= Virtue (software) =

Virtual session manager for the IBM VM operating system

Virtue is a virtual session manager running under IBM's VM operating system.

== Product ==
Virtue, short for "virtual tube", was the first session manager commercially available for the VM environment on IBM mainframes. The product allows users to use a standard 3270 monitor to control multiple sessions, whether VM/CMS, DOS/VSE, z/VSE MVS, z/OS, or other operating systems or applications such as CICS, Westi, or DUCS sessions. Virtue runs as a highly privileged CMS task, designed to accommodate model IBM 3270 monitors and their descendants.

== Development ==
Product development occurred at III offices within Westinghouse Automation Intelligence division, Orlando, Florida, United States.

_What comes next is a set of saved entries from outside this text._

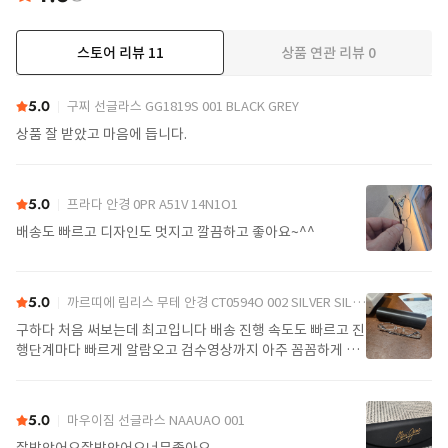
스토어 리뷰
11
상품 연관 리뷰
0
더보기
5.0
구찌 선글라스 GG1819S 001 BLACK GREY
상품 잘 받았고 마음에 듭니다.
5.0
프라다 안경 0PR A51V 14N1O1
배송도 빠르고 디자인도 멋지고 깔끔하고 좋아요~^^
5.0
까르띠에 림리스 무테 안경 CT0594O 002 SILVER SILVER TRANSPARENT
구하다 처음 써보는데 최고입니다 배송 진행 속도도 빠르고 진
행단계마다 빠르게 알람오고 검수영상까지 아주 꼼꼼하게 찍
어서 보내주셔서 싼가격에 편안하게 잘 구매했습니다. 또 구하
다에서 구매할게요
5.0
마우이짐 선글라스 NAAUAO 001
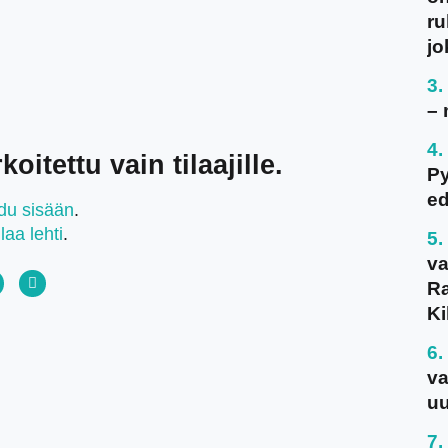
ru
jo
– 
oitettu vain tilaajille.
P
ed
udu sisään
.
ilaa lehti
.
va
Ra
Ki
va
uu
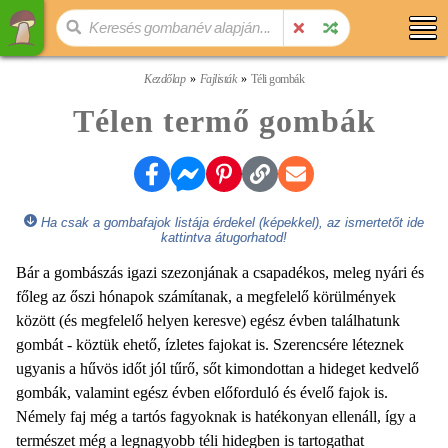
Kezdőlap
Fajlisták
Téli gombák
Télen termő gombák
Ha csak a gombafajok listája érdekel (képekkel), az ismertetőt ide
kattintva átugorhatod!
Bár a gombászás igazi szezonjának a csapadékos, meleg nyári és
főleg az őszi hónapok számítanak, a megfelelő körülmények
között (és megfelelő helyen keresve) egész évben találhatunk
gombát - köztük ehető, ízletes fajokat is. Szerencsére léteznek
ugyanis a hűvös időt jól tűrő, sőt kimondottan a hideget kedvelő
gombák, valamint egész évben előforduló és évelő fajok is.
Némely faj még a tartós fagyoknak is hatékonyan ellenáll, így a
természet még a legnagyobb téli hidegben is tartogathat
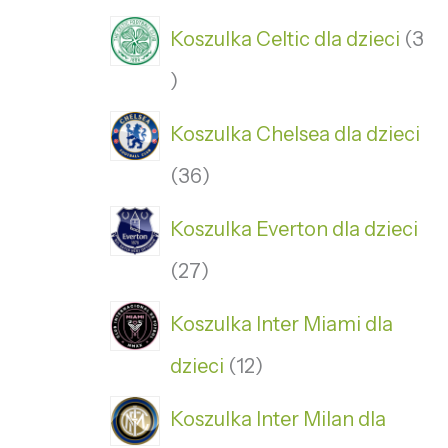
Koszulka Celtic dla dzieci
3
Koszulka Chelsea dla dzieci
36
Koszulka Everton dla dzieci
27
Koszulka Inter Miami dla
dzieci
12
Koszulka Inter Milan dla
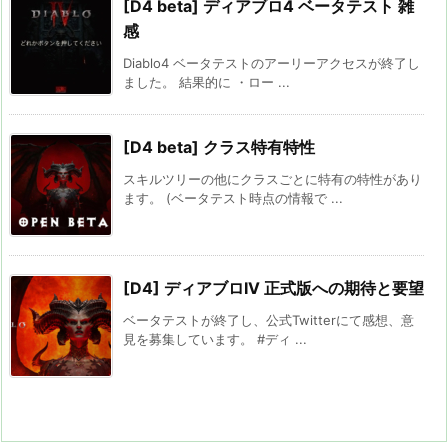
[D4 beta] ディアブロ4 ベータテスト 雑
感
Diablo4 ベータテストのアーリーアクセスが終了し
ました。 結果的に ・ロー ...
[D4 beta] クラス特有特性
スキルツリーの他にクラスごとに特有の特性があり
ます。 (ベータテスト時点の情報で ...
[D4] ディアブロIV 正式版への期待と要望
ベータテストが終了し、公式Twitterにて感想、意
見を募集しています。 #ディ ...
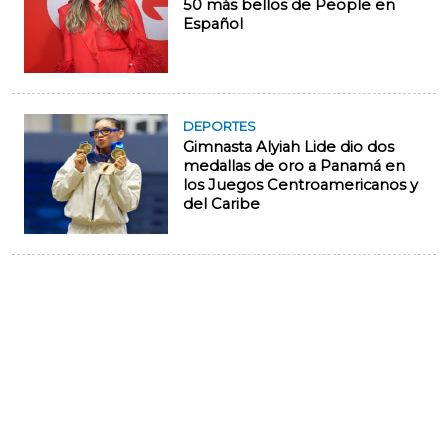
50 más bellos de People en
Español
DEPORTES
Gimnasta Alyiah Lide dio dos
medallas de oro a Panamá en
los Juegos Centroamericanos y
del Caribe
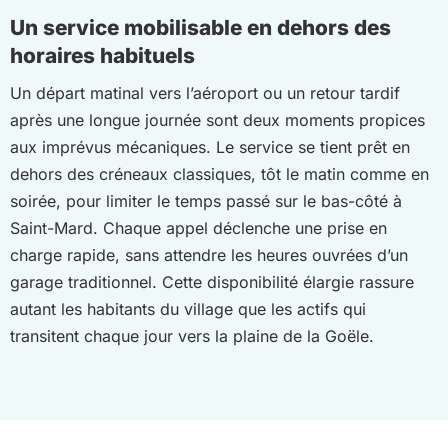
Un service mobilisable en dehors des
horaires habituels
Un départ matinal vers l’aéroport ou un retour tardif
après une longue journée sont deux moments propices
aux imprévus mécaniques. Le service se tient prêt en
dehors des créneaux classiques, tôt le matin comme en
soirée, pour limiter le temps passé sur le bas-côté à
Saint-Mard. Chaque appel déclenche une prise en
charge rapide, sans attendre les heures ouvrées d’un
garage traditionnel. Cette disponibilité élargie rassure
autant les habitants du village que les actifs qui
transitent chaque jour vers la plaine de la Goële.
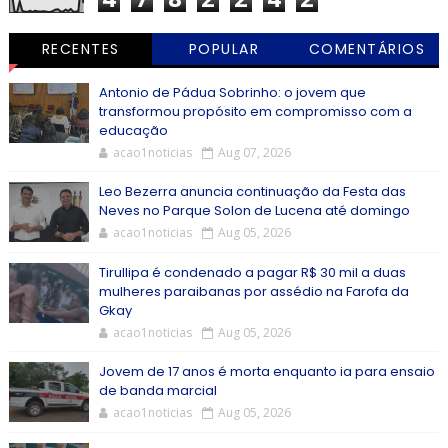
RECENTES
POPULAR
COMENTÁRIOS
Antonio de Pádua Sobrinho: o jovem que
transformou propósito em compromisso com a
educação
acao1noticias
Aug 07, 2026
Leo Bezerra anuncia continuação da Festa das
Neves no Parque Solon de Lucena até domingo
acao1noticias
Aug 05, 2026
Tirullipa é condenado a pagar R$ 30 mil a duas
mulheres paraibanas por assédio na Farofa da
Gkay
acao1noticias
Aug 05, 2026
Jovem de 17 anos é morta enquanto ia para ensaio
de banda marcial
acao1noticias
Aug 05, 2026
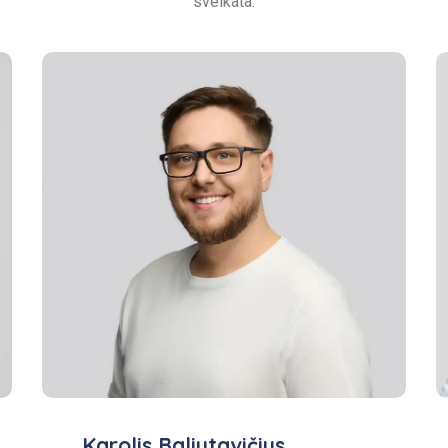
sveikata.
Karolis Baliutavičius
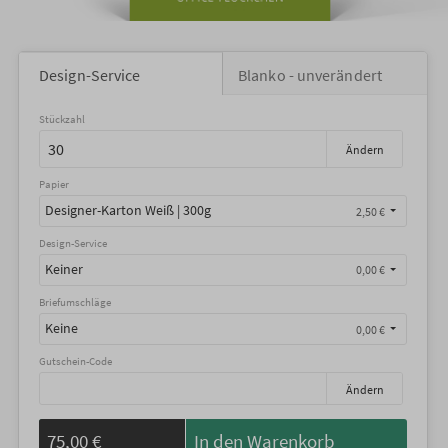
Design-Service
Blanko - unverändert
Stückzahl
Ändern
Papier
Designer-Karton Weiß | 300g
2,50 €
Design-Service
Keiner
0,00 €
Briefumschläge
Keine
0,00 €
Gutschein-Code
Ändern
75,00 €
In den Warenkorb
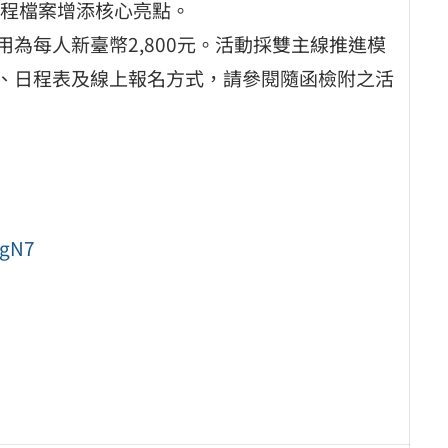
程檔案增添核心亮點。
用為每人新臺幣2,800元。活動採雙主線推進模
程、日程表及線上報名方式，請參閱隨函檢附之活
EgN7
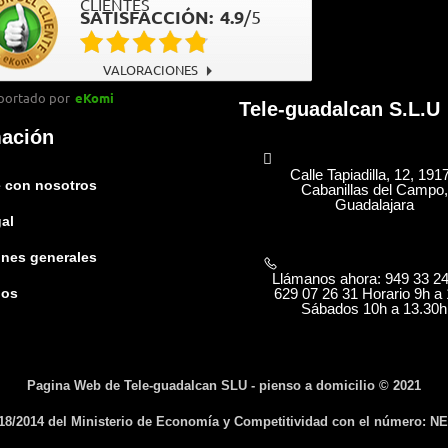
CLIENTES
SATISFACCIÓN:
4.9
/
5
VALORACIONES
portado por
eKomi
Tele-guadalcan S.L.U
mación
Calle Tapiadilla, 12, 191
 con nosotros
Cabanillas del Campo,
Guadalajara
gal
nes generales
Llámanos ahora: 949 33 24
629 07 26 31 Horario 9h a 
nos
Sábados 10h a 13.30h
Pagina Web de Tele-guadalcan SLU - pienso a domicilio © 2021
 18/2014 del Ministerio de Economía y Competitividad con el número: NE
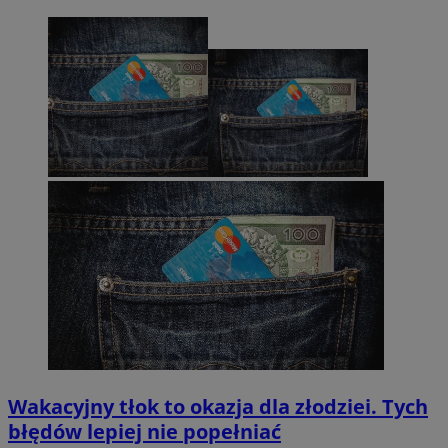
Wakacyjny tłok to okazja dla złodziei. Tych
błędów lepiej nie popełniać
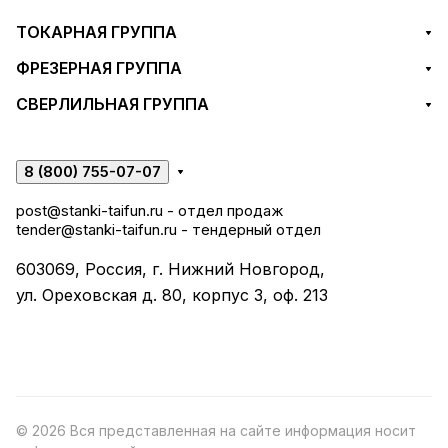
ТОКАРНАЯ ГРУППА
ФРЕЗЕРНАЯ ГРУППА
СВЕРЛИЛЬНАЯ ГРУППА
8 (800) 755-07-07
post@stanki-taifun.ru
- отдел продаж
tender@stanki-taifun.ru
- тендерный отдел
603069, Россия, г. Нижний Новгород,
ул. Ореховская д. 80, корпус 3, оф. 213
© 2026 Вся представленная на сайте информация носит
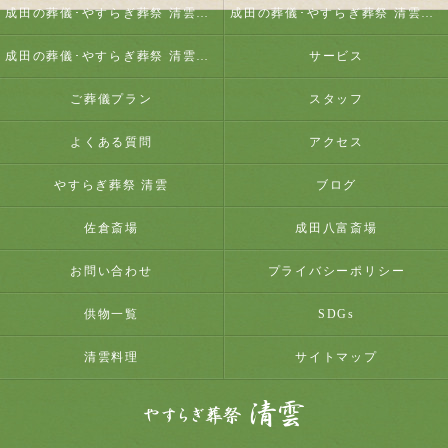
成田の葬儀･やすらぎ葬祭 清雲の口コミ情報
成田の葬儀･やすらぎ葬祭 清雲の評判
成田の葬儀･やすらぎ葬祭 清雲のお客様の声
サービス
ご葬儀プラン
スタッフ
よくある質問
アクセス
やすらぎ葬祭 清雲
ブログ
佐倉斎場
成田八富斎場
お問い合わせ
プライバシーポリシー
供物一覧
SDGs
清雲料理
サイトマップ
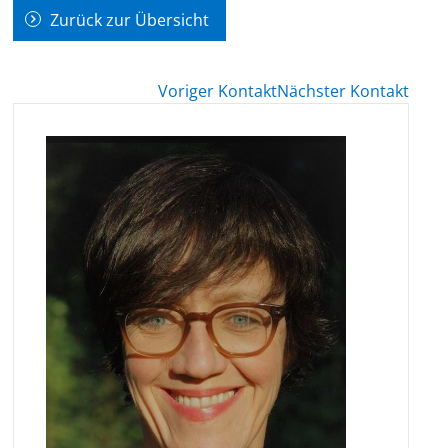
Zurück zur Übersicht
Voriger Kontakt
Nächster Kontakt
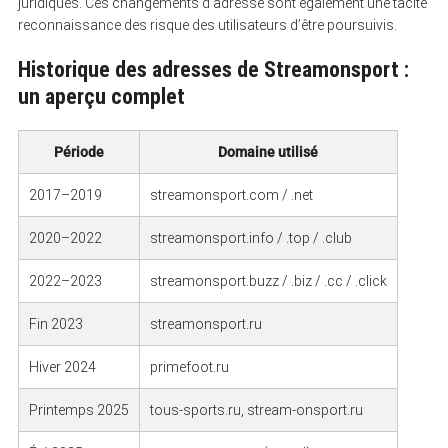
juridiques. Ces changements d’adresse sont également une tacite
reconnaissance des risque des utilisateurs d’être poursuivis.
Historique des adresses de Streamonsport :
un aperçu complet
Période
Domaine utilisé
2017–2019
streamonsport.com / .net
2020–2022
streamonsport.info / .top / .club
2022–2023
streamonsport.buzz / .biz / .cc / .click
Fin 2023
streamonsport.ru
Hiver 2024
primefoot.ru
Printemps 2025
tous-sports.ru, stream-onsport.ru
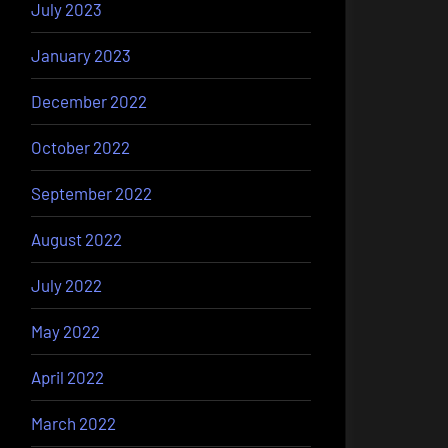
July 2023
January 2023
December 2022
October 2022
September 2022
August 2022
July 2022
May 2022
April 2022
March 2022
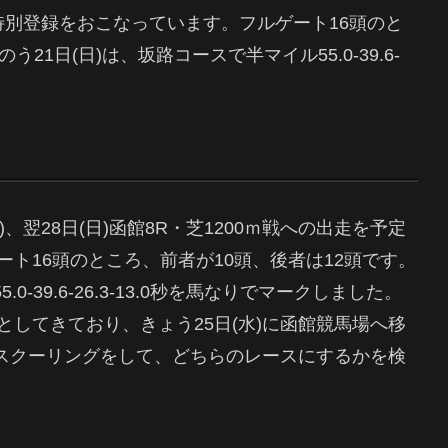
ｍ)に特別登録をおこなっています。フルゲート16頭のと
1日(日)は、坂路コースで半マイル55.0-39.6-
ｍ)、翌28日(日)函館8R・芝1200ｍ戦への出走を予定
ト16頭のところ、前者が10頭、後者は12頭です。
-39.6-26.3-13.0秒を馬なりでマークしました。
してきており、きょう25日(水)に函館競馬場へ移
しスクーリングをして、どちらのレースにするかを検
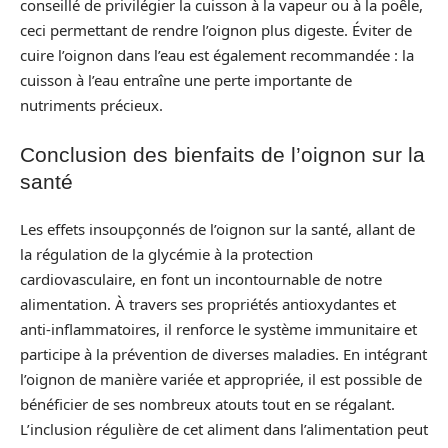
conseillé de privilégier la cuisson à la vapeur ou à la poêle,
ceci permettant de rendre l’oignon plus digeste. Éviter de
cuire l’oignon dans l’eau est également recommandée : la
cuisson à l’eau entraîne une perte importante de
nutriments précieux.
Conclusion des bienfaits de l’oignon sur la
santé
Les effets insoupçonnés de l’oignon sur la santé, allant de
la régulation de la glycémie à la protection
cardiovasculaire, en font un incontournable de notre
alimentation. À travers ses propriétés antioxydantes et
anti-inflammatoires, il renforce le système immunitaire et
participe à la prévention de diverses maladies. En intégrant
l’oignon de manière variée et appropriée, il est possible de
bénéficier de ses nombreux atouts tout en se régalant.
L’inclusion régulière de cet aliment dans l’alimentation peut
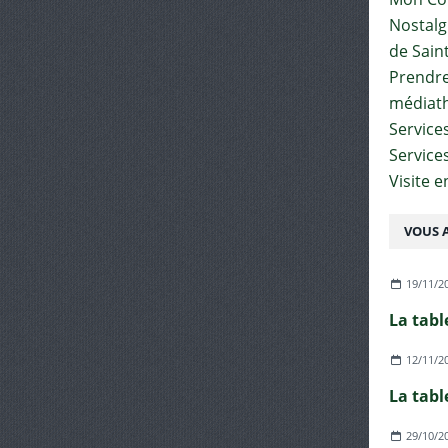
Nostalgi
de Sain
Prendre 
médiat
Services
Service
Visite 
VOUS A
19/11/2
La tabl
12/11/2
La tabl
29/10/2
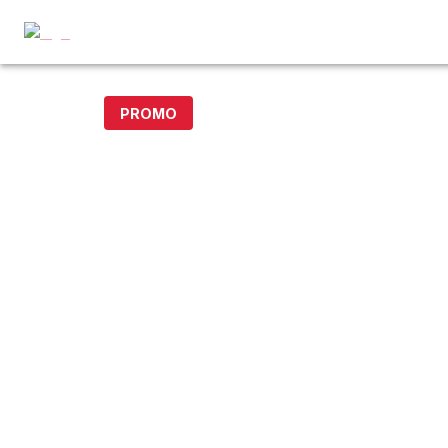
PROMO
20% off with code DOLLAR20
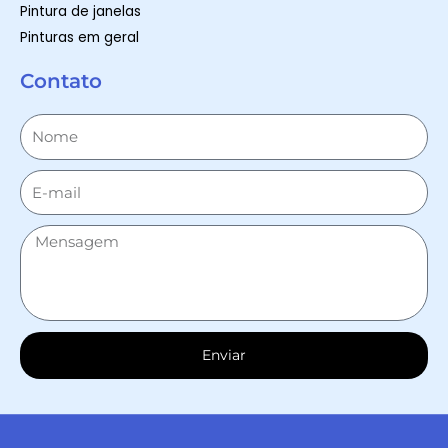
Pintura de janelas
Pinturas em geral
Contato
Enviar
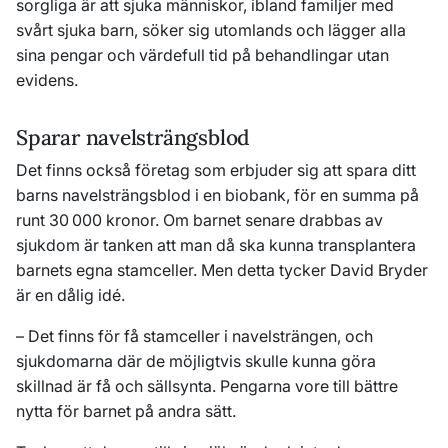
sorgliga är att sjuka människor, ibland familjer med
svårt sjuka barn, söker sig utomlands och lägger alla
sina pengar och värdefull tid på behandlingar utan
evidens.
Sparar navelsträngsblod
Det finns också företag som erbjuder sig att spara ditt
barns navelsträngsblod i en biobank, för en summa på
runt 30 000 kronor. Om barnet senare drabbas av
sjukdom är tanken att man då ska kunna transplantera
barnets egna stamceller. Men detta tycker David Bryder
är en dålig idé.
– Det finns för få stamceller i navelsträngen, och
sjukdomarna där de möjligtvis skulle kunna göra
skillnad är få och sällsynta. Pengarna vore till bättre
nytta för barnet på andra sätt.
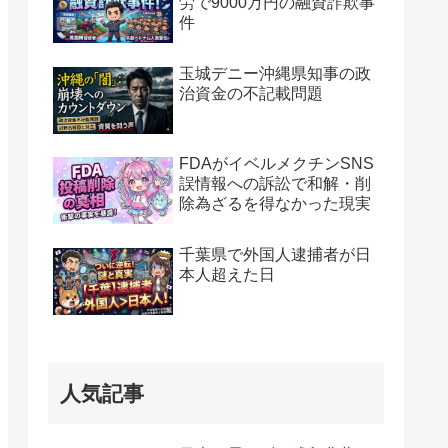
労で9000万円の融資詐欺事
件
玉城デニー沖縄県知事の政
治資金の不記載問題
FDAがイベルメクチンSNS
誤情報への訴訟で和解・削
除為ざるを得なかった現実
千葉県で外国人逮捕者が日
本人超えた日
人気記事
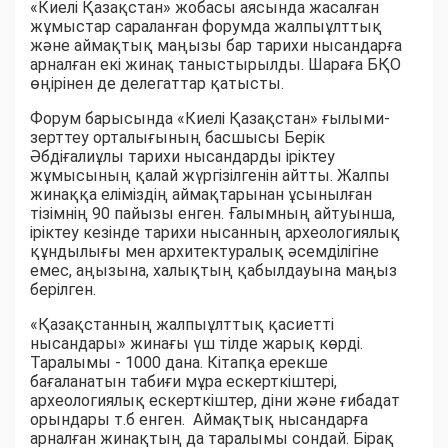
«Киелі Қазақстан» жобасы аясында жасалған
жұмыстар сараланған форумда жалпыұлттық
және аймақтық маңызы бар тариxи нысандарға
арналған екі жинақ таныстырылды. Шараға БҚО
өңірінен де делегаттар қатысты.
Форум барысында «Киелі Қазақстан» ғылыми-
зерттеу орталығының басшысы Берік
Әбдіғалиұлы тариxи нысандарды іріктеу
жұмысының қалай жүргізілгенін айтты. Жалпы
жинаққа еліміздің аймақтарынан ұсынылған
тізімнің 90 пайызы енген. Ғалымның айтуынша,
іріктеу кезінде тариxи нысанның арxеологиялық
құндылығы мен арxитектуралық әсемділігіне
емес, аңызына, халықтың қабылдауына маңыз
берілген.
«Қазақстанның жалпыұлттық қасиетті
нысандары» жинағы үш тілде жарық көрді.
Таралымы - 1000 дана. Кітапқа ерекше
бағаланатын табиғи мұра ескерткіштері,
археологиялық ескерткіштер, діни және ғибадат
орындары т.б енген. Аймақтық нысандарға
арналған жинақтың да таралымы сондай. Бірақ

Broad range in-depth testing was conducted at IBM's data center in Tampa, Florida, and the IBM lab in Böblingen, Germany. Although the package nominally ran as a highly privileged CMS session and utilized CMS services, it deployed an internal multitasking mechanism called a "subvisor", which queued and prioritized tasks to be done.

== Marketing ==

Westinghouse Electric acquired the marketing rights in various regions.

After release, a number of competing products entered the market, including MultiTerm and Computer Associates' vTerm, also known as vGraf. The concept found its way onto early PC platforms at the time, notably Apple Computer's Switcher for the Macintosh and subsequent products for the IBM PC.